-- Opening Marker --

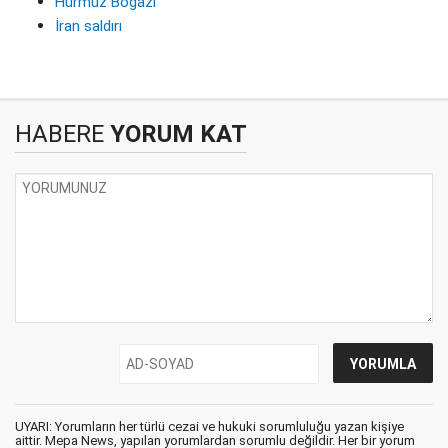
Hürmüz Boğazı
İran saldırı
HABERE
YORUM KAT
UYARI: Yorumların her türlü cezai ve hukuki sorumluluğu yazan kişiye
aittir. Mepa News, yapılan yorumlardan sorumlu değildir. Her bir yorum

-- Closing Marker --

> Work task
Return exactly the lines of the data, and only those, from the line with "İran saldırı" through the last line, inclusive.

> Final answer
İran saldırı
HABERE
YORUM KAT
UYARI: Yorumların her türlü cezai ve hukuki sorumluluğu yazan kişiye
aittir. Mepa News, yapılan yorumlardan sorumlu değildir. Her bir yorum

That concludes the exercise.